I, as well as officials from my Department, continue to have frequent and ongoing contact with representatives from other EU27 Member States and the European Commission in order to promote Ireland’s positions on key policy areas relating to Brexit.
I attended the Foreign Affairs Council of the EU on 15 July and, while Brexit was not on the formal agenda, I held a bilateral meeting in the margins with my counterpart from Poland and will meet with other EU colleagues throughout the summer.
I also met with the EU’s Chief Negotiator Michel Barnier on 19 July to take stock of developments relating to Brexit, ahead of the new UK Prime Minister taking office this week. The meeting strongly reaffirmed the EU’s position on support for the backstop, and that the Withdrawal Agreement is not open for renegotiation. Mr. Barnier also welcomed the recent publication of the Government’s updated Brexit Contingency Action Plan.
At the start of this month, I accompanied President Higgins on his State Visit to Germany, and took part in meetings with the President of the Federal Republic of Germany, Frank-Walter Steinmeier and Chancellor Angela Merkel as well as meeting with the Minister of State for Europe at the Federal Foreign Office, Michael Roth. Each of our interlocutors expressed Germany’s continued full solidarity with Ireland, and the view that the Withdrawal Agreement cannot be reopened.

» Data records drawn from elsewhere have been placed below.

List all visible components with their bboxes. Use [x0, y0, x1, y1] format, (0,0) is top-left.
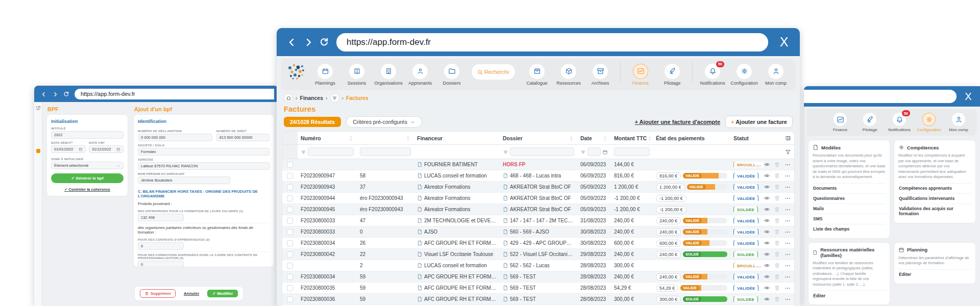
nav-item-dossiers[interactable]: Dossiers — [436, 64, 468, 86]
row-checkbox[interactable] — [287, 274, 293, 280]
trash-icon[interactable] — [774, 228, 780, 235]
sort-icon[interactable] — [602, 135, 608, 141]
more-actions-icon[interactable] — [784, 240, 791, 247]
forward-icon[interactable] — [50, 89, 61, 98]
nav-item-mon-comp[interactable]: Mon comp — [760, 64, 792, 86]
url-bar[interactable]: https://app.form-dev.fr — [336, 33, 768, 52]
trash-icon[interactable] — [774, 217, 780, 224]
siret-field[interactable]: 813 500 000 00000 — [216, 134, 270, 141]
panel-link[interactable]: Questionnaires — [813, 193, 886, 203]
nav-item-archives[interactable]: Archives — [584, 64, 616, 86]
cell-financeur[interactable]: LUCAS conseil et formation — [414, 263, 500, 269]
trash-icon[interactable] — [774, 172, 780, 179]
table-row[interactable]: F202308000330AJSO560 - 569 - AJSO30/08/2… — [282, 226, 794, 238]
refresh-icon[interactable] — [61, 89, 71, 98]
table-row[interactable]: F2023080003559AFC GROUPE RH ET FORMATION… — [282, 283, 794, 294]
back-icon[interactable] — [38, 89, 50, 98]
trash-icon[interactable] — [774, 206, 780, 213]
search-bar[interactable] — [472, 64, 515, 80]
cell-dossier[interactable]: 468 - 468 - Lucas intra — [500, 173, 577, 179]
sort-icon[interactable] — [348, 135, 354, 141]
cell-dossier[interactable]: 147 - 147 - 147 - 2M TECHNOLOGIE / Ac... — [500, 218, 577, 224]
row-checkbox[interactable] — [287, 218, 293, 224]
sort-icon[interactable] — [647, 135, 652, 141]
cell-dossier[interactable]: 429 - 429 - APC GROUPE RH ET FORMATION — [500, 240, 577, 246]
table-row[interactable]: 2LUCAS conseil et formation562 - 562 - L… — [282, 260, 794, 271]
trash-icon[interactable] — [774, 273, 780, 280]
eye-icon[interactable] — [764, 296, 770, 302]
columns-icon[interactable] — [785, 135, 791, 141]
trash-icon[interactable] — [774, 161, 780, 168]
more-actions-icon[interactable] — [784, 172, 791, 180]
row-checkbox[interactable] — [287, 162, 293, 168]
filter-input[interactable] — [360, 147, 411, 156]
column-header[interactable]: Financeur — [414, 135, 500, 141]
nav-item-finance[interactable]: Finance — [625, 64, 656, 86]
eye-icon[interactable] — [764, 273, 770, 280]
sort-icon[interactable] — [405, 135, 411, 141]
cell-dossier[interactable]: 562 - 562 - Lucas — [500, 263, 577, 269]
criteria-dropdown[interactable]: Critères pré-configurés — [346, 116, 422, 128]
close-window-button[interactable]: X — [962, 91, 975, 103]
more-actions-icon[interactable] — [784, 195, 791, 202]
bilan-field-input[interactable]: 132 496 — [138, 214, 184, 221]
societe-field[interactable]: Formdev — [138, 148, 270, 156]
search-input[interactable] — [483, 68, 510, 75]
eye-icon[interactable] — [764, 206, 770, 213]
more-actions-icon[interactable] — [784, 285, 791, 292]
menu-icon[interactable] — [330, 93, 339, 103]
date-fin-field[interactable]: 31/12/2022 — [89, 145, 124, 153]
filter-input[interactable] — [510, 147, 574, 156]
close-window-button[interactable]: X — [775, 35, 793, 49]
nav-item-mon-comp[interactable]: Mon comp — [944, 113, 973, 132]
cell-financeur[interactable]: AFC GROUPE RH ET FORMATION — [414, 296, 500, 302]
cell-dossier[interactable]: 569 - TEST — [500, 285, 577, 291]
filter-input[interactable] — [587, 147, 601, 156]
nav-item-notifications[interactable]: 50Notifications — [885, 113, 914, 132]
panel-link[interactable]: Liste des champs — [813, 224, 886, 234]
more-actions-icon[interactable] — [784, 206, 791, 213]
column-header[interactable]: État des paiements — [653, 135, 730, 141]
trash-icon[interactable] — [774, 195, 780, 201]
nav-item-ressources[interactable]: Ressources — [553, 64, 584, 86]
column-header[interactable]: Statut — [730, 135, 764, 141]
generer-bpf-button[interactable]: ✓ Générer le bpf — [51, 173, 124, 183]
cell-financeur[interactable]: Akreator Formations — [414, 184, 500, 190]
filter-lines-icon[interactable] — [301, 147, 306, 157]
table-row[interactable]: F2023080003426AFC GROUPE RH ET FORMATION… — [282, 238, 794, 249]
bilan-field-input[interactable]: 0 — [138, 242, 184, 250]
home-icon[interactable] — [284, 93, 293, 103]
cell-financeur[interactable]: AFC GROUPE RH ET FORMATION — [414, 285, 500, 291]
row-checkbox[interactable] — [287, 240, 293, 246]
cell-financeur[interactable]: LUCAS conseil et formation — [414, 173, 500, 179]
table-row[interactable]: FOURNIER BATIMENTHORS FP06/09/2023144,00… — [282, 159, 794, 170]
calendar-icon[interactable] — [602, 147, 608, 157]
table-row[interactable]: F2023080003459APC GROUPE RH ET FORMATION… — [282, 271, 794, 283]
eye-icon[interactable] — [764, 161, 770, 168]
cell-financeur[interactable]: 2M TECHNOLOGIE et DEVELOPPEMENT — [414, 218, 500, 224]
eye-icon[interactable] — [764, 251, 770, 258]
funnel-icon[interactable] — [785, 147, 791, 157]
column-header[interactable] — [357, 135, 414, 141]
row-checkbox[interactable] — [287, 285, 293, 291]
cell-financeur[interactable]: AFC GROUPE RH ET FORMATION — [414, 240, 500, 246]
cell-financeur[interactable]: Akreator Formations — [414, 207, 500, 213]
nav-item-organisations[interactable]: Organisations — [373, 64, 404, 86]
filter-lines-icon[interactable] — [503, 147, 508, 157]
nav-item-notifications[interactable]: 50Notifications — [697, 64, 728, 86]
cell-financeur[interactable]: AJSO — [414, 229, 500, 235]
row-checkbox[interactable] — [287, 251, 293, 258]
eye-icon[interactable] — [764, 240, 770, 246]
eye-icon[interactable] — [764, 228, 770, 235]
filter-lines-icon[interactable] — [580, 147, 586, 157]
panel-link[interactable]: Compétences apprenants — [898, 183, 971, 193]
column-header[interactable]: Montant TTC — [611, 135, 653, 141]
filter-input[interactable] — [308, 147, 354, 156]
cell-dossier[interactable]: HORS FP — [500, 162, 577, 167]
more-actions-icon[interactable] — [784, 296, 791, 303]
panel-link[interactable]: SMS — [813, 214, 886, 224]
add-acompte-button[interactable]: + Ajouter une facture d'acompte — [635, 119, 721, 125]
cell-financeur[interactable]: Akreator Formations — [414, 195, 500, 201]
trash-icon[interactable] — [774, 296, 780, 302]
table-row[interactable]: F20230800033472M TECHNOLOGIE et DEVELOPP… — [282, 215, 794, 226]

My discussions with Mr. Barnier, and my colleagues throughout the EU, once again underline the strong solidarity with Ireland and the EU's absolute commitment to protect the Good Friday Agreement in all its parts.
We remain firmly of the view that the only way to ensure an orderly withdrawal is to ratify the Withdrawal Agreement. It is vital that the UK, and the new Prime Minister, uses the time up to 31 October to find a realistic way forward. Responsibility for avoiding a no deal Brexit lies firmly with the UK.